ASSIGNMENT: What is needed is an exact copy of the records, with the images left out.

RECORD EXTRACTS:
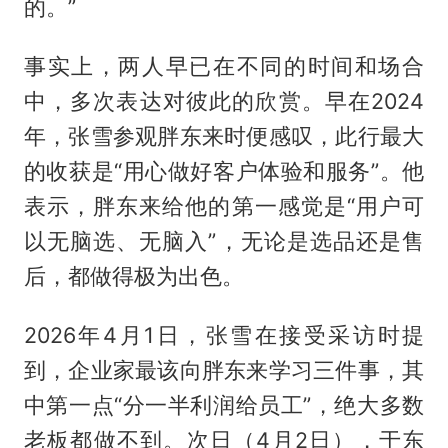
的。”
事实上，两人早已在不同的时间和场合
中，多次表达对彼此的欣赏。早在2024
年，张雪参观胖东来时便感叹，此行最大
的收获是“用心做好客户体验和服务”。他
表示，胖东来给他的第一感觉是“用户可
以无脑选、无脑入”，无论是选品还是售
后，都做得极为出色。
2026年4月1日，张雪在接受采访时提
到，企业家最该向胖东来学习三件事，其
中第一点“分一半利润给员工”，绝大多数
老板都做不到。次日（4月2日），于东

WRITTEN ANSWER:
的。”
事实上，两人早已在不同的时间和场合
中，多次表达对彼此的欣赏。早在2024
年，张雪参观胖东来时便感叹，此行最大
的收获是“用心做好客户体验和服务”。他
表示，胖东来给他的第一感觉是“用户可
以无脑选、无脑入”，无论是选品还是售
后，都做得极为出色。
2026年4月1日，张雪在接受采访时提
到，企业家最该向胖东来学习三件事，其
中第一点“分一半利润给员工”，绝大多数
老板都做不到。次日（4月2日），于东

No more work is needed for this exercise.